Today, the money the broadcast, and the satellite businesses that generate money for that broadcast, propel the Academy Awards. The Guilds mostly influence the actual nominations and cast the most votes within the Academy. The Guilds honor their own. The Academy is only the conduit, which has turned the Academy Award broadcast into a big, brash, glittery financially rewarding circus.

As a former part-time member of the USC faculty of Cinema, and a sometime writer and producer, I know very well what craft people do and their importance to the industry. I was not slighting them, only suggesting some logistical changes.

And, yes, I know that star power is fading, but actors are still very relevant to movies and are paid well for what they do. I still think most people see a movie, either at a theater, on DVD, Internet streaming, etc., based on three things: who is in it, who directed it, and what is it about?

Also, I constantly promote independent films here. I picked 'Hurt Locker' as an Academy Award winner and Kathryn Bigelow to win best director as soon as the movie was released. I know first hand the discrimination women have experienced in both the movie and television industries for so many years, and Bigelow's win made history.

I promoted 'Slumdog Millionair' and 'The Kite Runner,' when few had heard of them, and the same for this year's 'Winter's Bone'. I also championed 'Hustle and Flow' and the song from that movie for best song, "It's Hard Out Here for a Pimp," and the song won. Of course, I am a little partial as I have long-standing ties with Memphis. Over the years, there have been many others I have picked to showcase here.

The big films do not need any help. They soar or crash on their own merit, but the small films suffer for lack of financial support, good publicity and distribution.

When I wanted to study the technical aspects of television in undergraduate school, a professor said, "Oh, don't bother.
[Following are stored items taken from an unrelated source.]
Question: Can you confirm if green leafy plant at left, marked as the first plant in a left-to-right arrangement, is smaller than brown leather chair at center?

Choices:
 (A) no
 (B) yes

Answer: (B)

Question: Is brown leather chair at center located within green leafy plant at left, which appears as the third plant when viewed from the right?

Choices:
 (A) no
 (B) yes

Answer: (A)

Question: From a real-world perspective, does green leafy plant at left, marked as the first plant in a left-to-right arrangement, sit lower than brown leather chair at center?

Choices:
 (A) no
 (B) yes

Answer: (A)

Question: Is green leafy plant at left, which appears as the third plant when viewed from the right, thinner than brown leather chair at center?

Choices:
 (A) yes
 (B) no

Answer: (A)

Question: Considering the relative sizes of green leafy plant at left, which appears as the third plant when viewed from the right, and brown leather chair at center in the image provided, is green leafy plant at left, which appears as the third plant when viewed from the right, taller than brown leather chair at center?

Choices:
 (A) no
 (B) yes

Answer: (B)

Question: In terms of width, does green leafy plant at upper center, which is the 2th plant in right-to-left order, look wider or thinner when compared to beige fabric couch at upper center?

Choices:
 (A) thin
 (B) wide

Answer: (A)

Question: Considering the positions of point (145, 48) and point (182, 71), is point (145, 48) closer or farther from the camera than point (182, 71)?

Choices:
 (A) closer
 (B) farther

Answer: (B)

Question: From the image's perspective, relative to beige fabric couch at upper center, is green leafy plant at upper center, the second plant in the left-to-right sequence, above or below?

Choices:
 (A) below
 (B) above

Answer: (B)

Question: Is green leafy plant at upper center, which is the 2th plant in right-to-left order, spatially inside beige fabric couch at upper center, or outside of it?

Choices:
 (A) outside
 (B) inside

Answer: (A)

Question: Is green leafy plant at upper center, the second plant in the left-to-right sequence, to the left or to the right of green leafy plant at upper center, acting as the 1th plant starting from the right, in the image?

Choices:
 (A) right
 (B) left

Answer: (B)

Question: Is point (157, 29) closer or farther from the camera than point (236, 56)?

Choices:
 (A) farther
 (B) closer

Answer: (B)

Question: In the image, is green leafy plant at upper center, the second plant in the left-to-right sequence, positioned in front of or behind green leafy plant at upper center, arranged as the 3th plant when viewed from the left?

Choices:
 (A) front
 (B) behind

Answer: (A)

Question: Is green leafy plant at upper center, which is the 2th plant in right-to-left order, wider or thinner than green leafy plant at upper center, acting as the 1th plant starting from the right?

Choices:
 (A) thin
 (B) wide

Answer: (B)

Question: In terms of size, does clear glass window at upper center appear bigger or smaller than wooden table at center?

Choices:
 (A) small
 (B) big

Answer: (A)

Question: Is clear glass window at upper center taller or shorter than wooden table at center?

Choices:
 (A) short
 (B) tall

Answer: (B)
They will never let a woman touch the equipment in a TV studio."

A few years later, I got the FCC license required at the time, and became a broadcast engineer. In that position, I worked at the transmitter site for a small station in Corpus Christi, TX, until it went remote. Then, I ran the entire studio single handily on Sunday mornings. So, I learned, and I touched the equipment. That laid the ground work for my association with the movie industry and as a teacher of cinema.
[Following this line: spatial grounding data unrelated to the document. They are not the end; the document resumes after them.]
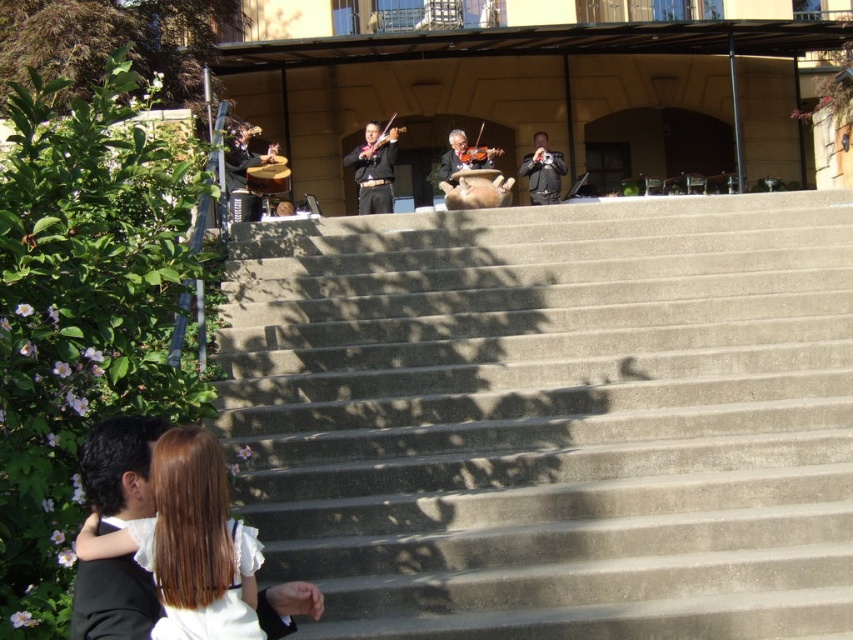 Question: Does black leather jacket at upper center appear under matte black violin at center?

Choices:
 (A) no
 (B) yes

Answer: (B)

Question: Estimate the real-world distances between objects in this image. Which object is closer to the matte black drum at left?

Choices:
 (A) black satin suit at center
 (B) smooth white blouse at lower left
 (C) shiny brown violin at center
 (D) matte black violin at center

Answer: (A)

Question: Which is nearer to the black satin suit at center?

Choices:
 (A) concrete stairs at lower left
 (B) shiny brown violin at center
 (C) smooth white blouse at lower left
 (D) black leather jacket at upper center

Answer: (B)

Question: Can you confirm if shiny brown violin at center is thinner than matte black violin at center?

Choices:
 (A) no
 (B) yes

Answer: (A)

Question: Which object is positioned closest to the black satin suit at center?

Choices:
 (A) shiny brown violin at center
 (B) matte black violin at center
 (C) concrete stairs at lower left

Answer: (B)

Question: Can you confirm if concrete stairs at lower left is thinner than matte black violin at center?

Choices:
 (A) yes
 (B) no

Answer: (B)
So, what I was basically trying to say in the previous posts is, if the Academy is going to do a TV show, then do a TV show. If they want to honor their own and have a major television show, they need to stop, re-evaluate their mission statements and adopt some newer approaches.

I really think the biggest problem is that The Academy-Award industry, and it is a huge industry, has grown so large it is impossible to successfully reach their mission statement for both offering an evening of spectacular entertainment (show), and generating revue (business), while honoring their own in a dignified way all at the same time.
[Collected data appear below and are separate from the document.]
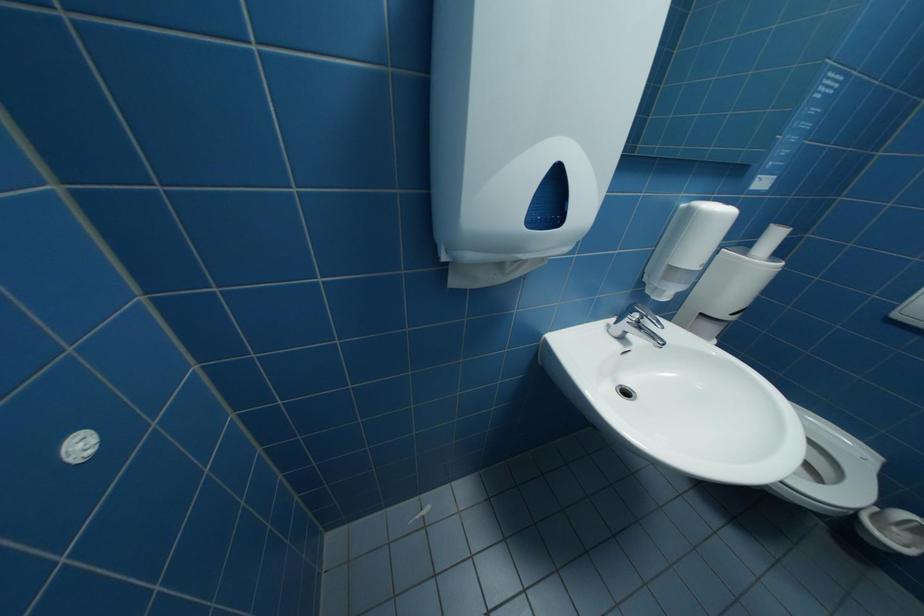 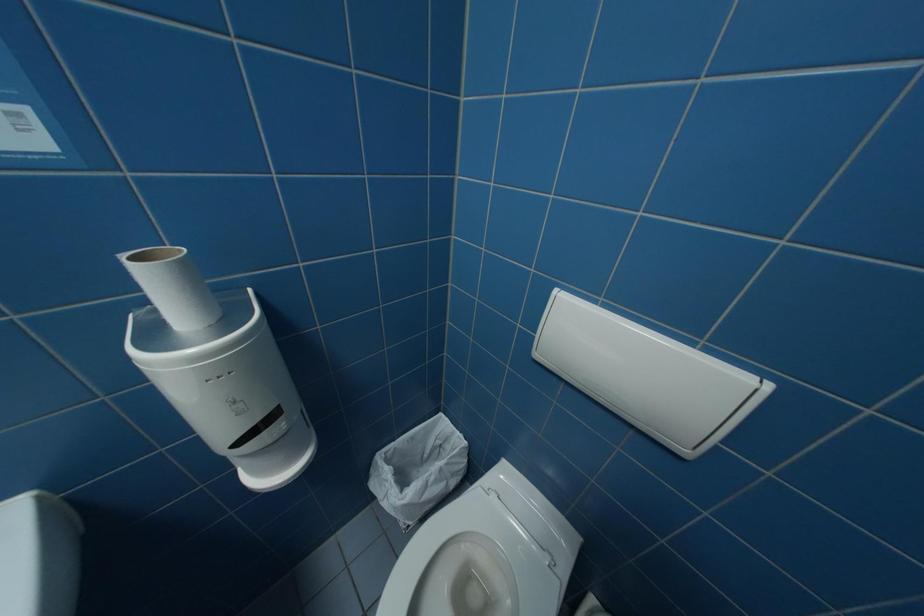 Question: In a continuous first-person perspective shot, in which direction is the camera moving?

Choices:
 (A) Left
 (B) Right
 (C) Forward
 (D) Backward

Answer: (B) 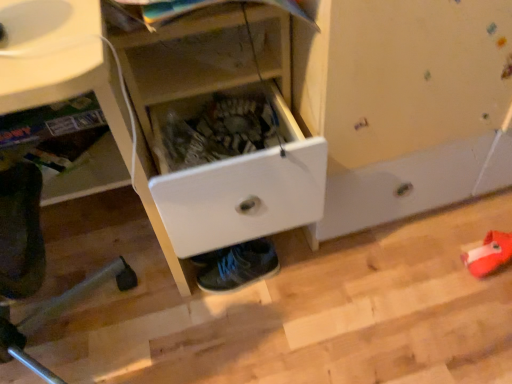 Question: Visually, is white plastic drawer at center positioned to the left or to the right of white plastic drawer at lower center?

Choices:
 (A) right
 (B) left

Answer: (A)

Question: From the image's perspective, is white plastic drawer at center located above or below white plastic drawer at lower center?

Choices:
 (A) below
 (B) above

Answer: (B)

Question: Which of these objects is positioned farthest from the white plastic drawer at center?

Choices:
 (A) white plastic drawer at center
 (B) white plastic drawer at lower center
 (C) shiny blue sneakers at lower center

Answer: (C)

Question: Which of these objects is positioned closest to the white plastic drawer at center?

Choices:
 (A) white plastic drawer at lower center
 (B) white plastic drawer at center
 (C) shiny blue sneakers at lower center

Answer: (B)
It is not pleasing or dignified for everything during the show to be executed in a rush, rush, manner, clip, clip, hurry, hurry. It stresses the people involved, and it stresses the viewers to watch their favorites being forced off mike by music with ever increasing in volume. It is not dignified. They may as well get a stick with a hook on the end.

This year's broadcast was full of hurry, hurry, and awkward moments. The pace of the broadcast should be varied and the show progresses, ebbing and flowing, not jerking, racing at one moment and dragging the next.

There may be a way to increase ratings, revenue, and offer the viewers a more relaxed, pleasant and entertaining broadcast. Well, not only one broadcast. Perhaps, the Academy should consider three or four. Why not? The Emmy Awards have already done that, and successfully. I can't see why ABC would not like that approach. Again, think logistics, which is the hot current business buzzword.

Also, I agree that to watch the broadcast on Sunday is really an imposition on those working during the week. I once attended when I was working, and I feel your pain. What is wrong with a Saturday night?

Thank you all for your comments and I welcome more.